After the individual's death, a committee decides if the accomplishments are worthy of procreation into other individuals. If so, genetic material would be removed from the depository and stimulated to clone a new individual. If the committee decides the genetic material is unworthy of procreation it is destroyed... The question is indeed not a moral one but a temporal one-when do we start?"
Up to now, recombinant-DNA research has been seen as largely a health and safety question. With the possibility of hazardous viruses escaping from labs, it is indeed. But even this question is bound to seem secondary as the broader implications of recombinant DNA begin to be understood by the general public.
When America begins to ask itself whether individual scientists and a handful of government bureaucrats and private companies have the right to rearrange the evolutionary order and create new forms of life, the recombinant-DNA question will emerge as a focus of national attention.
Mayor Peter Memeth of South Bend, Indiana, one city in which recombinant-DNA research is going on, touches a central nerve when he says, "if they had all that trouble in Tennessee with the apes, then they haven't seen anything yet, I guess."
Considering the fury that engulfed the Scopes trial, the issue of artificially creating and controlling new life forms may well reach very deep. The controversy it raises will make the debate over abortion seem a mere brush fire by comparison.

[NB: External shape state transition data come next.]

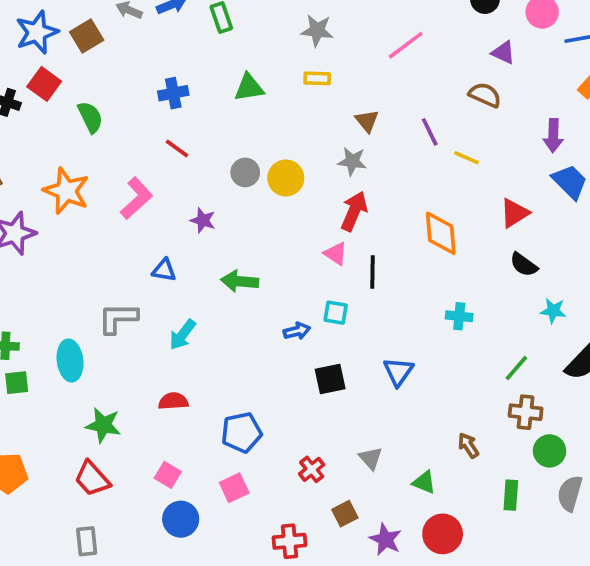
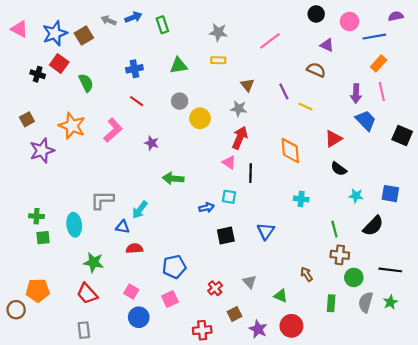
gray circle: (245, 172) -> (180, 101), moved
blue triangle: (164, 270) -> (123, 227), moved
green line: (516, 368) -> (334, 229), turned -56

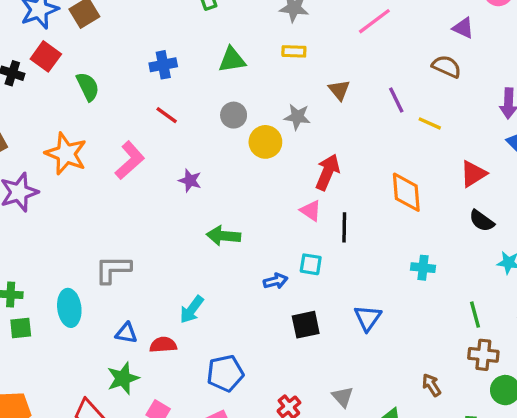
gray star: (239, 109) -> (297, 117), moved
cyan arrow: (140, 210) -> (192, 310), moved
blue triangle: (123, 227) -> (126, 333), moved
green star: (94, 262) -> (123, 378), moved, turned -30

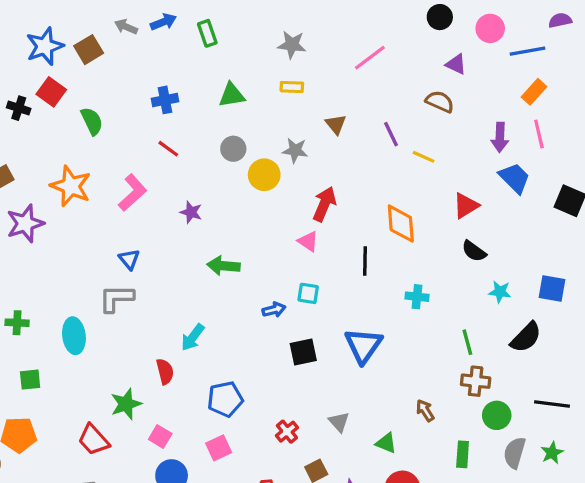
black line: (344, 227) -> (365, 261), moved
blue triangle: (368, 318) -> (363, 345), size x1.4
green square: (21, 328) -> (30, 380), moved
blue triangle: (126, 333) -> (129, 259), moved, turned 40
red semicircle: (163, 345) -> (165, 371), turned 80

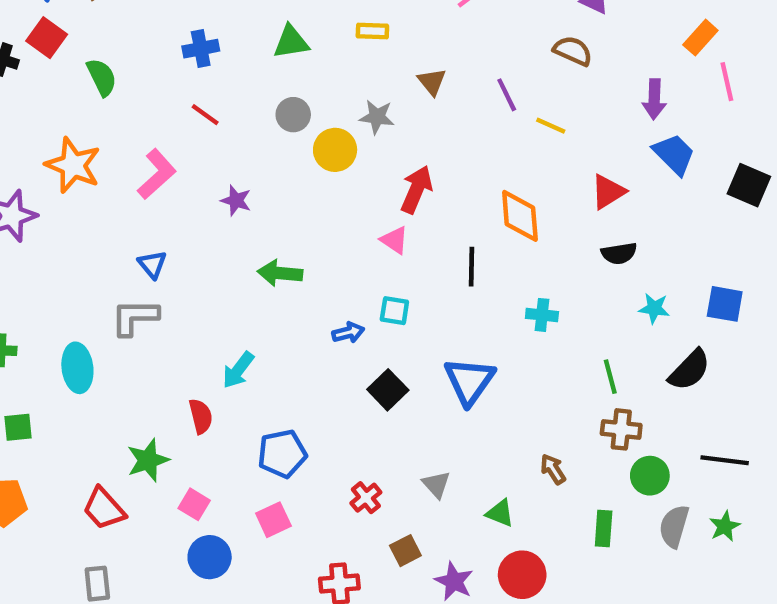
pink line: (539, 134) -> (727, 82), moved
black semicircle: (474, 251) -> (619, 253), turned -45
black square: (303, 352) -> (388, 390), turned -32

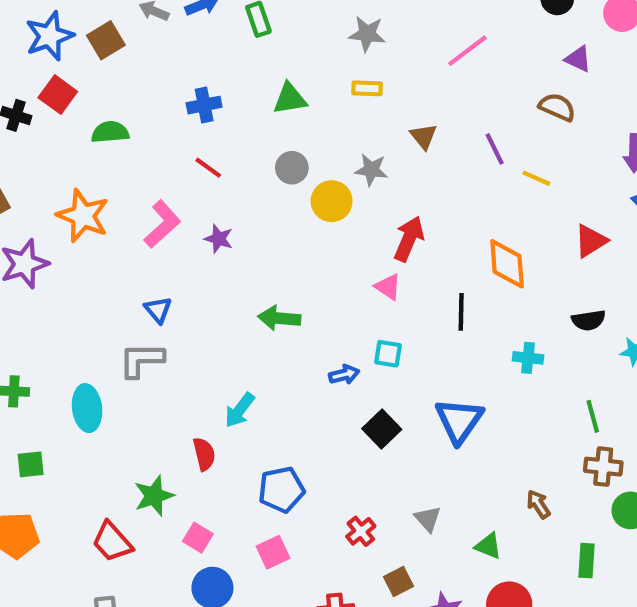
green semicircle: (102, 77) -> (110, 132), turned -69
purple star: (236, 200) -> (219, 239), moved
black semicircle: (619, 253) -> (589, 320), moved

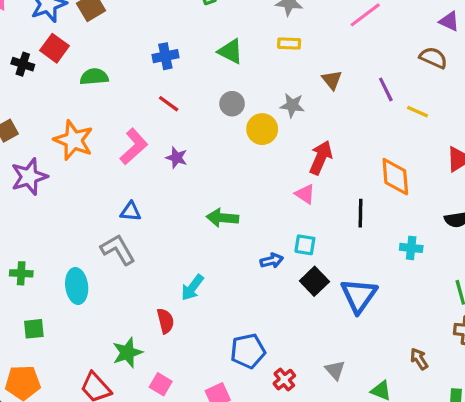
green triangle: (290, 99) -> (230, 51), turned 36
blue triangle: (158, 310) -> (131, 211), turned -45
gray L-shape: (141, 360) -> (118, 250), turned 60
black square: (382, 429) -> (314, 281), moved
blue pentagon: (281, 490) -> (248, 351), moved

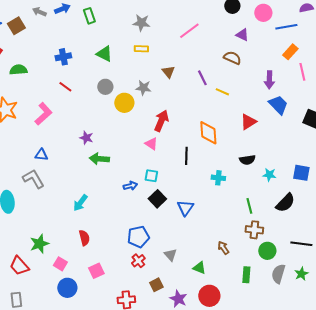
purple star: (177, 158) -> (86, 138), moved
blue triangle: (359, 296) -> (185, 208), size x0.7
red semicircle: (165, 321) -> (84, 238), moved
blue pentagon: (248, 351) -> (138, 237), moved

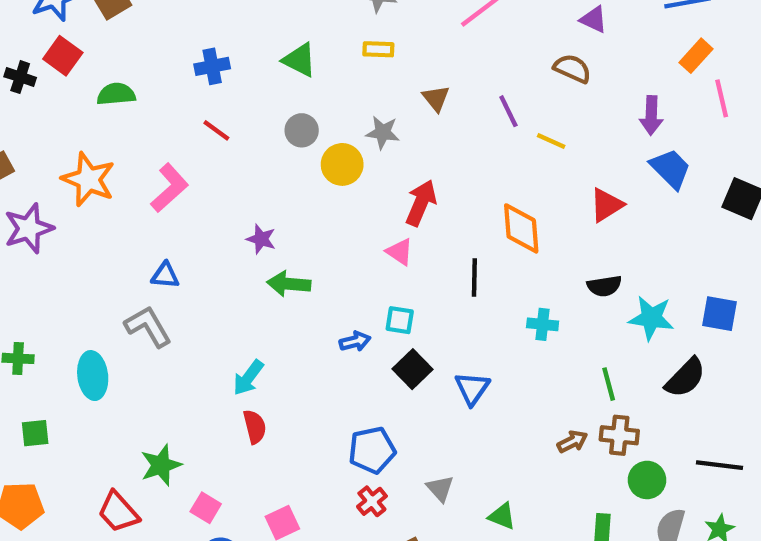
cyan star: (269, 175) -> (651, 318), size x1.5
red semicircle: (84, 238) -> (255, 427), moved
brown arrow: (223, 248) -> (572, 442), moved, turned 96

Dr. Harry Hollis, Director of the Committee on Family and Special Moral Concerns of the Christian Life Commission of the Southern Baptist Convention, and a spokesperson for President Carter's own denomination, says:
"I feel very strongly that Huxley's warnings have a bearing for us today. After Dachau and Watergate, we shouldn't take lightly what human beings are capable of inflicting on each other. This is not just science fiction. Genetic engineering for the worst of reasons is a possibility in this world in which we live."
The issue of who has the authority to develop and produce new forms of life is perhaps the single most important question any society has ever had to grapple with.
With the dawn of the Organic Age upon us, there is no longer any question of going back. The question now is how we proceed, and how we prevent ourselves from embarking on an inexorable corporate course toward Huxley's Brave New World.